Task objective:
Print out each record, keeping it identical to the original.

┌─ Records provided

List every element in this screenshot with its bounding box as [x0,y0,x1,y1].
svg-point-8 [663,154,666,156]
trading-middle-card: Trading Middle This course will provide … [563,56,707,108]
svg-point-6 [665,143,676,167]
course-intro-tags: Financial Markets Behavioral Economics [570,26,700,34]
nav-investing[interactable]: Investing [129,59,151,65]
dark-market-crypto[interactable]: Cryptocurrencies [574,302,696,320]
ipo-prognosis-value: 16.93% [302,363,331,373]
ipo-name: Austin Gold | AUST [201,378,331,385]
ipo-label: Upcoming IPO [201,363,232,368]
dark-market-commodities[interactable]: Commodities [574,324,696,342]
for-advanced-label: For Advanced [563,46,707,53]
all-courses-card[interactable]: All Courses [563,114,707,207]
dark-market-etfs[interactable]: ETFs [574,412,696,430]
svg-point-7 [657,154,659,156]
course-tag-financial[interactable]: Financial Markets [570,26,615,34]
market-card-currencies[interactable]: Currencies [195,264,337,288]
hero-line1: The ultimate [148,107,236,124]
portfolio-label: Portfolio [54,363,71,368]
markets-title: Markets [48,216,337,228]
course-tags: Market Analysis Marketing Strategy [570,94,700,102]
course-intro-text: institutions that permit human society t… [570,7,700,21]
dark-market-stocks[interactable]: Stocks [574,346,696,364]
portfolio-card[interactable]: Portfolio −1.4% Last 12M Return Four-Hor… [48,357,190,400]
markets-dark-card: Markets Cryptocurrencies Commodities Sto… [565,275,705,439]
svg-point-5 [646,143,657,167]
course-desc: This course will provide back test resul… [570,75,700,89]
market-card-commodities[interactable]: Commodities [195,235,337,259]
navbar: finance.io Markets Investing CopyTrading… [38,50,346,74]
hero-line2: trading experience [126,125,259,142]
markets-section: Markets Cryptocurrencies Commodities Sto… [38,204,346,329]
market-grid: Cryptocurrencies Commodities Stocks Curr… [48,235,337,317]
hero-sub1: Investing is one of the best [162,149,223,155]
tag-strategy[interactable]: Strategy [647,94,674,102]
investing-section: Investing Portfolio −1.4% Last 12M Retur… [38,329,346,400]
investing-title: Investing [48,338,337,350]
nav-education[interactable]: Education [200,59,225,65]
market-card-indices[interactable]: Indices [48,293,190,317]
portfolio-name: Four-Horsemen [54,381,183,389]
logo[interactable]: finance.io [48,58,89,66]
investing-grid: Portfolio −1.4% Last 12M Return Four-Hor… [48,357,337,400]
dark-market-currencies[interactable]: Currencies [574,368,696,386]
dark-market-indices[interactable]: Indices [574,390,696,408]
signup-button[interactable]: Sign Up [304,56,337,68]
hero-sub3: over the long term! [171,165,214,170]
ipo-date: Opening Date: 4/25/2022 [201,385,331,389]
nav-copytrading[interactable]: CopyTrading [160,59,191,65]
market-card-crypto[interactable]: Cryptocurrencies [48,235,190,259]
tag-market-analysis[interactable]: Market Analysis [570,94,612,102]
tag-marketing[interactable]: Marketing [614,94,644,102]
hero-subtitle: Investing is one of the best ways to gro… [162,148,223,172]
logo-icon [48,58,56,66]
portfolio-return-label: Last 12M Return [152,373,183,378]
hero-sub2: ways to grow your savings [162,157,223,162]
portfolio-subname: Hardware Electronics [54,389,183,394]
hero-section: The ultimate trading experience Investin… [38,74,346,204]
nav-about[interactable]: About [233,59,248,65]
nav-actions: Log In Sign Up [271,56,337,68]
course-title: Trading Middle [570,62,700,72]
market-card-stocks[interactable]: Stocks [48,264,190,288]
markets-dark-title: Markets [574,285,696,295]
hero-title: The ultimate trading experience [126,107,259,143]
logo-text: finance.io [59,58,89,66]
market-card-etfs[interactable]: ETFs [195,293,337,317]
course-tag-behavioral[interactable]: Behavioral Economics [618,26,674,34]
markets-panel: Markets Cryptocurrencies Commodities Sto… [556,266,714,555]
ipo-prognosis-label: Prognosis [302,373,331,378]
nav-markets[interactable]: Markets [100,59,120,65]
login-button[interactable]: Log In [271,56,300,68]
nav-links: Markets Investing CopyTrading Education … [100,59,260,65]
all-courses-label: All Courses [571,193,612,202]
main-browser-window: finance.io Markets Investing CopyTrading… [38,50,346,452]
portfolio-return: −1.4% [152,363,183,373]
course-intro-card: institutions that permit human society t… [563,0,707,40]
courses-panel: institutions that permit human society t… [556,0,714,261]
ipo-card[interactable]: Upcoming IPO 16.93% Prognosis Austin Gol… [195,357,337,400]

└─

Exercise response:
List every element in this screenshot with its bounding box as [x0,y0,x1,y1].
svg-point-8 [663,154,666,156]
trading-middle-card: Trading Middle This course will provide … [563,56,707,108]
svg-point-6 [665,143,676,167]
course-intro-tags: Financial Markets Behavioral Economics [570,26,700,34]
nav-investing[interactable]: Investing [129,59,151,65]
dark-market-crypto[interactable]: Cryptocurrencies [574,302,696,320]
ipo-prognosis-value: 16.93% [302,363,331,373]
ipo-name: Austin Gold | AUST [201,378,331,385]
ipo-label: Upcoming IPO [201,363,232,368]
dark-market-commodities[interactable]: Commodities [574,324,696,342]
for-advanced-label: For Advanced [563,46,707,53]
all-courses-card[interactable]: All Courses [563,114,707,207]
dark-market-etfs[interactable]: ETFs [574,412,696,430]
svg-point-7 [657,154,659,156]
course-tag-financial[interactable]: Financial Markets [570,26,615,34]
market-card-currencies[interactable]: Currencies [195,264,337,288]
hero-line1: The ultimate [148,107,236,124]
portfolio-label: Portfolio [54,363,71,368]
markets-title: Markets [48,216,337,228]
course-tags: Market Analysis Marketing Strategy [570,94,700,102]
course-intro-text: institutions that permit human society t… [570,7,700,21]
dark-market-stocks[interactable]: Stocks [574,346,696,364]
portfolio-card[interactable]: Portfolio −1.4% Last 12M Return Four-Hor… [48,357,190,400]
markets-dark-card: Markets Cryptocurrencies Commodities Sto… [565,275,705,439]
svg-point-5 [646,143,657,167]
course-desc: This course will provide back test resul… [570,75,700,89]
market-card-commodities[interactable]: Commodities [195,235,337,259]
navbar: finance.io Markets Investing CopyTrading… [38,50,346,74]
hero-line2: trading experience [126,125,259,142]
markets-section: Markets Cryptocurrencies Commodities Sto… [38,204,346,329]
market-grid: Cryptocurrencies Commodities Stocks Curr… [48,235,337,317]
hero-sub1: Investing is one of the best [162,149,223,155]
tag-strategy[interactable]: Strategy [647,94,674,102]
investing-section: Investing Portfolio −1.4% Last 12M Retur… [38,329,346,400]
investing-title: Investing [48,338,337,350]
nav-education[interactable]: Education [200,59,225,65]
market-card-indices[interactable]: Indices [48,293,190,317]
portfolio-name: Four-Horsemen [54,381,183,389]
logo[interactable]: finance.io [48,58,89,66]
investing-grid: Portfolio −1.4% Last 12M Return Four-Hor… [48,357,337,400]
dark-market-currencies[interactable]: Currencies [574,368,696,386]
dark-market-indices[interactable]: Indices [574,390,696,408]
signup-button[interactable]: Sign Up [304,56,337,68]
hero-sub3: over the long term! [171,165,214,170]
ipo-date: Opening Date: 4/25/2022 [201,385,331,389]
nav-copytrading[interactable]: CopyTrading [160,59,191,65]
market-card-crypto[interactable]: Cryptocurrencies [48,235,190,259]
tag-market-analysis[interactable]: Market Analysis [570,94,612,102]
tag-marketing[interactable]: Marketing [614,94,644,102]
hero-subtitle: Investing is one of the best ways to gro… [162,148,223,172]
logo-icon [48,58,56,66]
portfolio-return-label: Last 12M Return [152,373,183,378]
hero-sub2: ways to grow your savings [162,157,223,162]
portfolio-subname: Hardware Electronics [54,389,183,394]
hero-section: The ultimate trading experience Investin… [38,74,346,204]
nav-about[interactable]: About [233,59,248,65]
nav-actions: Log In Sign Up [271,56,337,68]
course-title: Trading Middle [570,62,700,72]
market-card-stocks[interactable]: Stocks [48,264,190,288]
markets-dark-title: Markets [574,285,696,295]
hero-title: The ultimate trading experience [126,107,259,143]
logo-text: finance.io [59,58,89,66]
market-card-etfs[interactable]: ETFs [195,293,337,317]
course-tag-behavioral[interactable]: Behavioral Economics [618,26,674,34]
markets-panel: Markets Cryptocurrencies Commodities Sto… [556,266,714,555]
ipo-prognosis-label: Prognosis [302,373,331,378]
nav-markets[interactable]: Markets [100,59,120,65]
login-button[interactable]: Log In [271,56,300,68]
nav-links: Markets Investing CopyTrading Education … [100,59,260,65]
all-courses-label: All Courses [571,193,612,202]
main-browser-window: finance.io Markets Investing CopyTrading… [38,50,346,452]
portfolio-return: −1.4% [152,363,183,373]
course-intro-card: institutions that permit human society t… [563,0,707,40]
courses-panel: institutions that permit human society t… [556,0,714,261]
ipo-card[interactable]: Upcoming IPO 16.93% Prognosis Austin Gol… [195,357,337,400]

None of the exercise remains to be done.